The skike dropped them in a puddle of floodlights outside a sulking monster of a building in the western quarter of the city-node.

‘The Bibliotech,’ said Hawser.

‘Indeed.’ Murza was smiling, but his nerves were getting worse.

‘I called ahead. I’m hoping they’ll meet you.’

‘They?’

Murza led him up the steps into the vast portico. The ancient stone columns soared away into the darkness above them. The floor was tiled black and white. Hawser could smell the dry air of climate control. He’d been to the Bibliotech many times before, for study and research. Never in the middle of the night. The sodium lamps cast a frosty, yellow glare on everything.

‘The society has had its eye on you,’ Murza said. ‘For quite a while now, in fact. I told them about you, and they think you might be very useful to them. A useful ally, like me.’

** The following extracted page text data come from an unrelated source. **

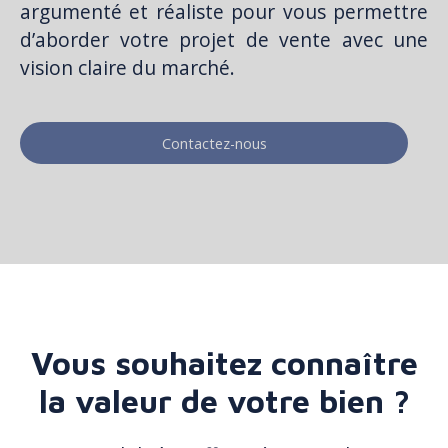
argumenté et réaliste pour vous permettre
d’aborder votre projet de vente avec une
vision claire du marché.
Contactez-nous
Vous souhaitez connaître
la valeur de votre bien ?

‘Do they pay you for what you deliver to them, Navid?’

‘No,’ Murza said quickly. ‘No money. I’m not rewarded financially.’

‘But you are rewarded. How?’

‘With… secrets.’

‘Like how to kill a man with a word?’

‘I shouldn’t have done that.’

‘No, you shouldn’t.’

Murza shook his head.

‘No, I mean that was beyond my skill-set. Way beyond my skill-set. It was an abuse of my power. I don’t have anything like that level of control, which is why I damaged my mouth trying to do it. Besides, Enuncia shouldn’t be used for harm.’

‘What’s “Enuncia”, Navid?’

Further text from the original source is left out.